To make such life-span calculations, he says, it is essential to know how long a building is likely to remain on the scene. "We tend to think of our new buildings as monuments," he says, "presuming, based on the old European model, that they will be around for centuries. But the buildings we are designing today are not likely to be around nearly that long. Most of them will be functionally obsolete in 50 years. We need to take that fact to heart when designing them in the first place."
Making versatile buildings that are not overbuilt and that have interior walls that are simple to reconfigure, for example, can reduce a structure's impact when it comes time for the inevitable remodeling and updating, says Horvath. The more adaptable a building is, the longer it may be productive and the less environmentally costly it will be to retool. Additionally, over-designing and over-constructing a building wastes materials. Twice: once in their acquisition, and once in their disposal when the building is torn down.
Perhaps the hardest part of Horvath's job, he notes, is figuring out what will matter to the environment decades from now. Fifty years ago, few people worried about global warming or greenhouse gas emissions. Architects in the early 20th century could not have imagined that heating fuel would cost what it does today or that the byproducts of our energy use patterns would catalyze climate change. Surely there are environmental impacts that are obscure to us today but in half a century will be plain as day, Horvath says.
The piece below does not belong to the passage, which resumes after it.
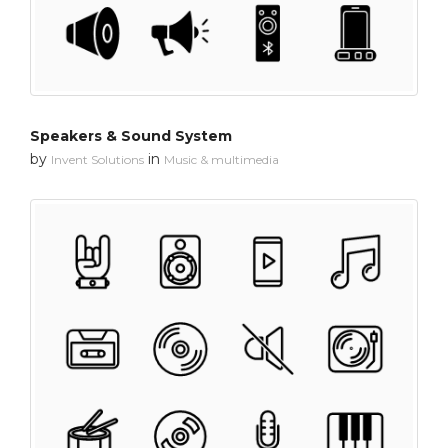
Speakers & Sound System
by
in
Invent Solutions
Music & multimedia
"In our lab," Horvath says, "we are trying to put together tools that will allow people to figure out what the comprehensive life-long footprint of a building, or pavement, or transportation will be. Until they can do that, we cannot expect people to make the best long-term decisions."
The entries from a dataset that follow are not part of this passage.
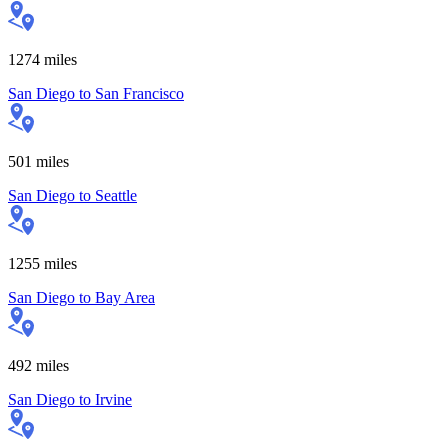
1274
miles
San Diego
to
San Francisco
501
miles
San Diego
to
Seattle
1255
miles
San Diego
to
Bay Area
492
miles
San Diego
to
Irvine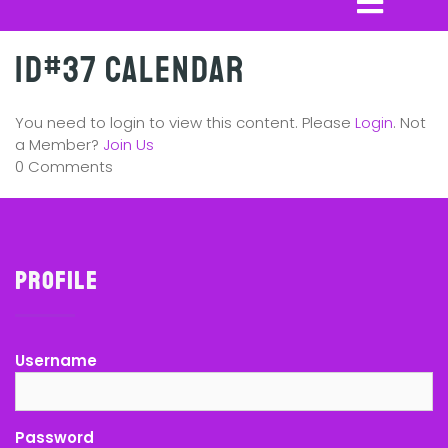
ID#37 Calendar
You need to login to view this content. Please
Login
. Not
a Member?
Join Us
0 Comments
Profile
Username
Password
The tools to make the right decisions are one thing. The will to do the right thing, even when it may be more costly in the short-term, poses another kind of challenge. Iris Tommelein, another professor in Berkeley's Department of Civil and Environmental Engineering, says this willingness to change is really a cultural issue, not a technological one. And the specific culture in question, that of the world of design, construction, and project management, is her area of expertise.
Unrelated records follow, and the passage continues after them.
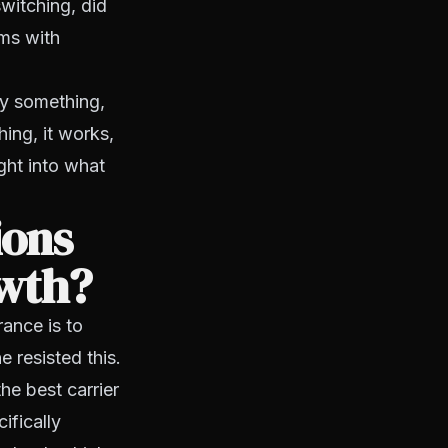
switching, did
ems with
ry something,
hing, it works,
ght into what
ions
owth?
rance is to
 resisted this.
he best carrier
ifically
Tommelein runs the Project Production Systems Lab (P2SL), which applies principles of "lean manufacturing" to one-of-a-kind projects. Lean manufacturing is an approach to production, developed over many decades by Toyota, that emphasizes value generation and the minimization of waste, both of materials and worker time.
"Reducing waste of all kinds shrinks a project's environmental footprint," says Tommelein, "even if the immediate incentive is really to save money and resources."
Many of the inefficiencies in building construction arise from the traditional relationships between owners, planners, designers, engineers, suppliers, regulatory agencies, and the dozens of different (sub)contractors on a job, according to Tommelein. Restructuring those relationships so that those in charge have strong incentives to get realistic project expectations, say, rather than just the lowest possible bids, is "very tricky business," she says.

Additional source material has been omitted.